• [What you need to do]: Line filter on the word "Review": copy each matching line from the entries.

• [Supplied information]:

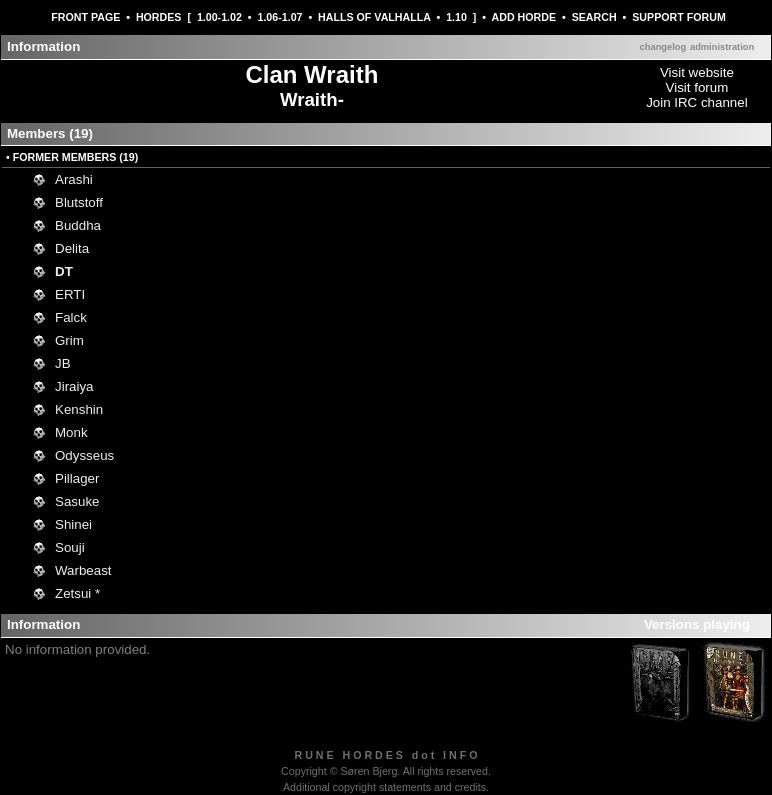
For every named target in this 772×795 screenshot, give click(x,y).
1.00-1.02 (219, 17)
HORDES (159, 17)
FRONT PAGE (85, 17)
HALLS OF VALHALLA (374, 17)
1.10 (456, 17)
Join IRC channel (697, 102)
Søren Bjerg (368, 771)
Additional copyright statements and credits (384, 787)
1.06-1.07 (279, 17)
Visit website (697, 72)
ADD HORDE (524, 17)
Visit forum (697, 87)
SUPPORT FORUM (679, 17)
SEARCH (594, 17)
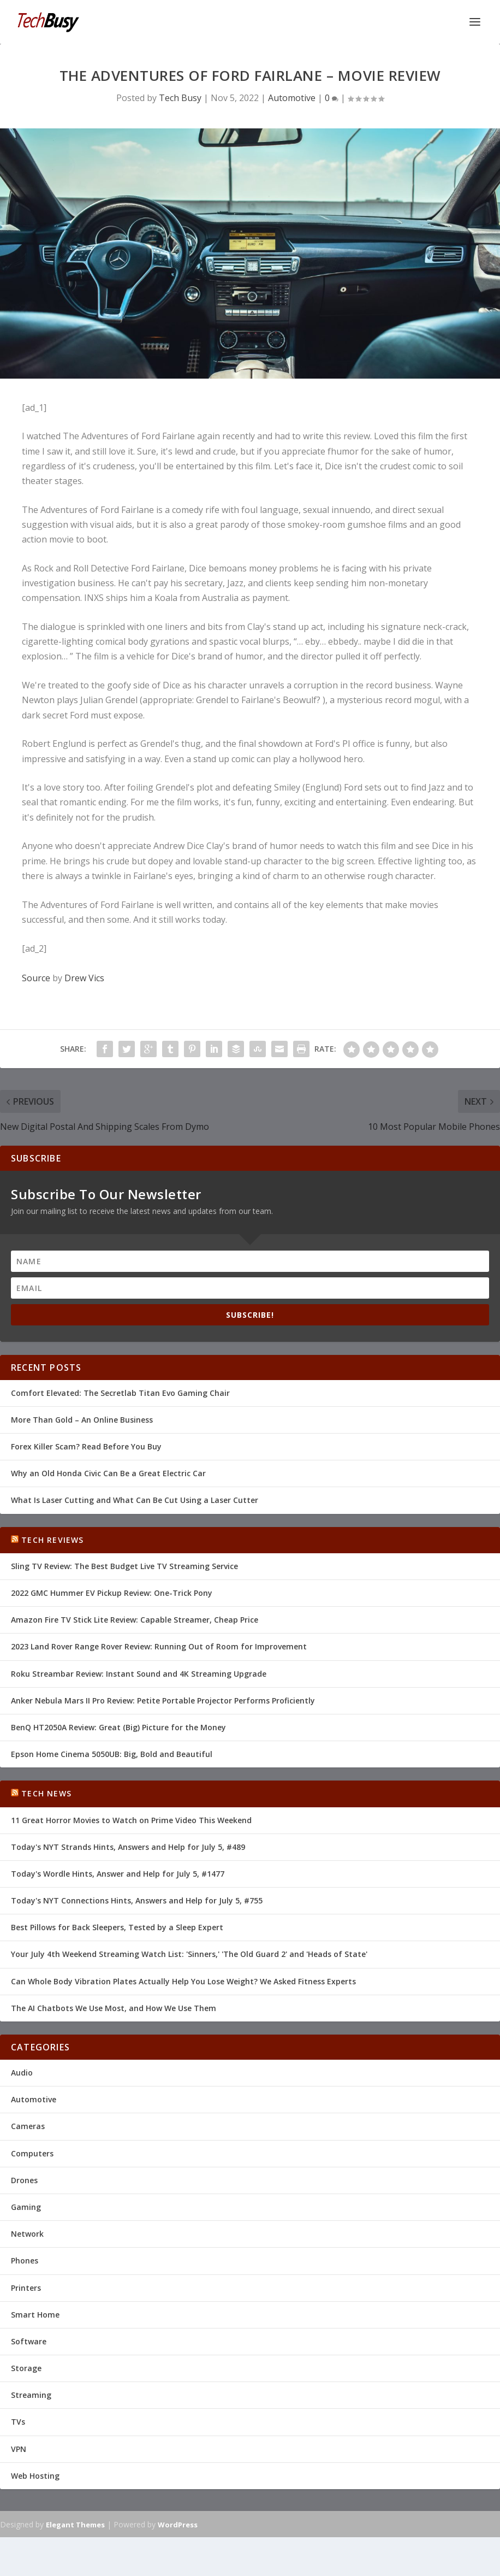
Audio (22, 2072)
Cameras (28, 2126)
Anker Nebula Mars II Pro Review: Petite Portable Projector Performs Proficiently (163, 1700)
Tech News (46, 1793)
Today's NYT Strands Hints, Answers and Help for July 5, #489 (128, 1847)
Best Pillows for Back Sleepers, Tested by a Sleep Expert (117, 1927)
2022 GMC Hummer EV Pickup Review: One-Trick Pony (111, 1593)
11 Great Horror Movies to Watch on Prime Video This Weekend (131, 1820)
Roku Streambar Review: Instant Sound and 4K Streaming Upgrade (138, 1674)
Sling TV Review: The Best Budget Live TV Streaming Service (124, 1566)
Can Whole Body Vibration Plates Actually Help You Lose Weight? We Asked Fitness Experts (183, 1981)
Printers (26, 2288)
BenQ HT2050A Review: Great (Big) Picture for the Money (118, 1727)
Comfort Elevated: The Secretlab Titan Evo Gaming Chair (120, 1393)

• [Answer for this exercise]:
Anker Nebula Mars II Pro Review: Petite Portable Projector Performs Proficiently (163, 1700)
2022 GMC Hummer EV Pickup Review: One-Trick Pony (111, 1593)
Roku Streambar Review: Instant Sound and 4K Streaming Upgrade (138, 1674)
Sling TV Review: The Best Budget Live TV Streaming Service (124, 1566)
BenQ HT2050A Review: Great (Big) Picture for the Money (118, 1727)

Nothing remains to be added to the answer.